In an embodiment, a breathing system includes a breathing apparatus and a connector configured to couple a medication dispenser to the breathing apparatus. The connector includes a first portion coupling the connector to the medication dispenser and a second portion coupling the connector to the breathing apparatus. The first portion has a first opening with a first shape and a first size. The second portion has a second opening with a second shape and a second size that are different from the first shape and the first size of the first opening, respectively.

BRIEF DESCRIPTION OF THE DRAWINGS

FIG. 1 illustrates a breathing system according to an embodiment of the present disclosure.

FIG. 2 illustrates a breathing system according to an embodiment of the present disclosure.

FIGS. 3A, 3B, 3C, and 3D illustrate a side view of an aerosol dispenser, a side view of a connector, a cross-sectional view of the connector, and a side view of an adaptor, respectively, according to embodiments of the present disclosure.

FIG. 4 illustrates a breathing system according to an embodiment of the present disclosure.

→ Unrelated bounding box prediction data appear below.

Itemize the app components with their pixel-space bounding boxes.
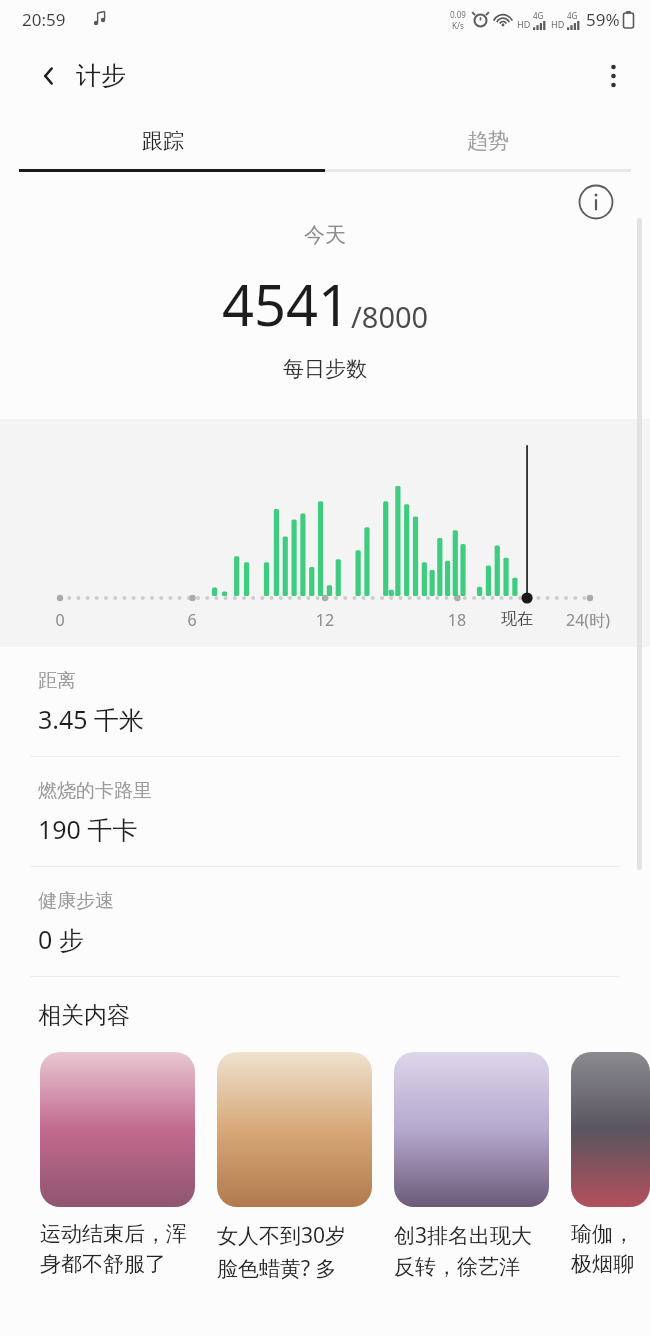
staticText: HD (517, 18, 531, 30)
staticText: 0.09 (450, 9, 466, 20)
staticText: 4G (533, 10, 544, 21)
staticText: 距离 (38, 669, 76, 693)
button[interactable]: 创3排名出现大 (394, 1052, 549, 1280)
other: Back (38, 65, 60, 87)
staticText: 3.45 千米 (38, 702, 145, 736)
staticText: 4G (567, 10, 578, 21)
button[interactable]: Information (578, 184, 614, 220)
staticText: 今天 (304, 222, 346, 248)
staticText: 相关内容 (38, 1001, 130, 1030)
staticText: 12 (303, 609, 347, 631)
staticText: HD (551, 18, 565, 30)
staticText: 健康步速 (38, 889, 114, 913)
staticText: 女人不到30岁 (217, 1221, 347, 1250)
staticText: 脸色蜡黄? 多 (217, 1254, 337, 1283)
staticText: 190 千卡 (38, 812, 138, 846)
staticText: 现在 (495, 609, 539, 629)
staticText: 反转，徐艺洋 (394, 1254, 520, 1280)
staticText: 趋势 (467, 128, 509, 154)
staticText: 每日步数 (283, 356, 367, 382)
staticText: 燃烧的卡路里 (38, 779, 152, 803)
button[interactable]: More options (597, 50, 630, 102)
staticText: 计步 (76, 60, 126, 91)
staticText: 创3排名出现大 (394, 1221, 533, 1250)
button[interactable]: 健康步速 (0, 867, 650, 976)
staticText: /8000 (351, 297, 429, 336)
button[interactable]: 趋势 (325, 113, 650, 169)
button[interactable]: 运动结束后，浑 (40, 1052, 195, 1277)
staticText: 20:59 (22, 8, 66, 31)
staticText: 24(时) (566, 609, 610, 631)
staticText: 身都不舒服了 (40, 1251, 166, 1277)
staticText: 瑜伽，每 (571, 1221, 650, 1247)
button[interactable]: 跟踪 (0, 113, 325, 169)
staticText: 59% (586, 8, 620, 31)
button[interactable]: 距离 (0, 647, 650, 756)
staticText: 4541 (222, 266, 351, 342)
button[interactable]: 瑜伽，每 (571, 1052, 650, 1277)
staticText: 极烟聊时 (571, 1251, 650, 1277)
staticText: 0 (38, 609, 82, 631)
staticText: 跟踪 (142, 128, 184, 154)
button[interactable]: 燃烧的卡路里 (0, 757, 650, 866)
staticText: 18 (435, 609, 479, 631)
button[interactable]: Back (30, 52, 134, 99)
staticText: 运动结束后，浑 (40, 1221, 187, 1247)
staticText: 0 步 (38, 922, 84, 956)
staticText: K/s (452, 20, 464, 31)
button[interactable]: 女人不到30岁 (217, 1052, 372, 1283)
staticText: 6 (170, 609, 214, 631)
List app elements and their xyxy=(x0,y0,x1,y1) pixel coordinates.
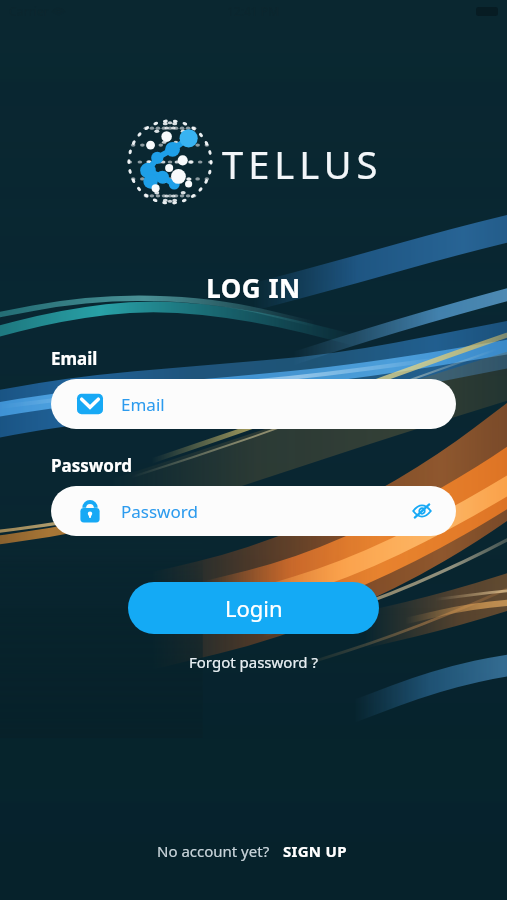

FIGS. 5A, 5B, 5C, 5D, and 5E illustrate a top view, a rear view, a side view, a front view, and a bottom view of a medication applicator (e.g., aerosol applicator), respectively, according to an embodiment of the present disclosure.

FIGS. 6A, 6B, 6C, and 6D illustrate a rear view, a side view, a front view, and a cross-sectional view of a connector, respectively, according to an embodiment of the present disclosure.

DETAILED DESCRIPTION

Embodiments of the present application relate to a connector for a medication dispenser (e.g., an aerosol dispenser), a medication applicator (e.g., an aerosol applicator) including the connector and the medication dispenser, and a breathing system including the medication applicator and a breathing apparatus (e.g., an endotracheal tube, a breathing circuit, or the like).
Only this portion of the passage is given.